Mostly though the whole thing amounted to one thing: How much are you bleeding?

As the answer was: "not much anymore," JZ was ultimately allowed to eat her spanikopita.


Polter-Cow - Aug 04, 2006 8:38:53 pm PDT #7042 of 10001
What else besides ramen can you scoop? YOU CAN SCOOP THIS WORLD FROM DARKNESS!

Hi. I know bitching about my family is old hat by now, but allow me to present Exhibit #479.

We're on the way back from work, and my uncle is giving me reasons why it would be good for me to buy his old car off him, not that he's pressuring me or anything, because that wouldn't involve asking me about it every single goddamn day, but in any case, when I get married, I could do what all men do and keep the crappy car and buy a nice car for the wife. Please stop planning out my life, I think.

Oh, and speaking of marriage, what are my plans? Or do I have someone in mind?

No, I say.

"I don't think I believe you," I say.

"It's true," I say, angered. "Whether or not you believe me is your problem."

He was just asking a question, he says. He isn't trying to be my mom.

"I don't want to talk about it," I say.

"Okay, that's fine," he says. "Why don't you want to talk about it?"

"Uh, when I say, 'I don't want to talk about it,' that means the conversation's over."

"Why don't you want to talk about it?"

"I said I didn't want to talk about it. That's the end."

We play this game three or four more times. He's trying to talk to me like an adult, he says. So I don't want to talk about it, so he should talk to me like a child, then?

"No," I say. "I am saying, as an adult, that I don't want to talk about it."

There's some silence. Then he says that I never answered his question. Why, did I have the right not to answer him?

"Yes," I say. "I do. I have the right not to answer your question."

"Because I don't matter," he says.

"Oh, stop being like my mom," I snap. He says he's not trying to be like my mom, he's trying to be him, but now he's obviously angry and he's driving ninety miles an hour down the highway, so in fact he's being exactly like my mom.

"If that's the way you want to be, fine," he says.

"That is, in fact, the way I want to be," I mutter.

"You basically said, 'Stay the fuck out of my life!'"

"All I said was I didn't want to talk about marriage! I try not to think about it myself!"

Luckily, we pass a cop and he has to slow down for a spell. But we're back to ninety soon after as he heats up again.

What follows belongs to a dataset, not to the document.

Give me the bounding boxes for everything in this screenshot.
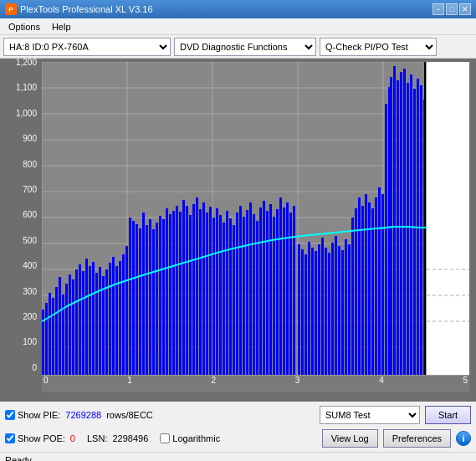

"Thanks for kicking me out of your life," he says, pushing it to ninety-five. "From now on, then, I'll treat you like any other person. I'll treat you like an outsider."

Some time passes as I repeat the same argument again, to no avail. I try not to think about marriage myself; it's not like I'll have any control over it. People will still keep looking for my wife.

When we're off the highway, he cools down and responds that he wasn't trying to be like my mom, he was trying to be like him. And he apologizes for butting into my personal life. He hoped I could forgive him.

Oh God, I think. I don't need this passive-aggressive bullshit.

He says he was trying to treat me like his own kid.

"My mom fucked me up good," I say. "And I'm defensive and private because of it."

He apologizes for butting into my personal life.

I'm so, so, so glad I'm moving out in a month.